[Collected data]
[Start of section]
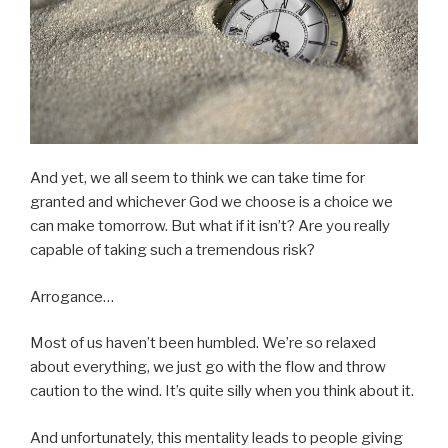
And yet, we all seem to think we can take time for
granted and whichever God we choose is a choice we
can make tomorrow. But what if it isn’t? Are you really
capable of taking such a tremendous risk?
Arrogance…
Most of us haven’t been humbled. We’re so relaxed
about everything, we just go with the flow and throw
caution to the wind. It’s quite silly when you think about it.
And unfortunately, this mentality leads to people giving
[End of section]
• [Problem details] Output, from the data above, the lines from the line with "granted and whichever" to the line with "about everything, we" exactly as they stand, both ends included and nothing else.

• [Output below]
granted and whichever God we choose is a choice we
can make tomorrow. But what if it isn’t? Are you really
capable of taking such a tremendous risk?
Arrogance…
Most of us haven’t been humbled. We’re so relaxed
about everything, we just go with the flow and throw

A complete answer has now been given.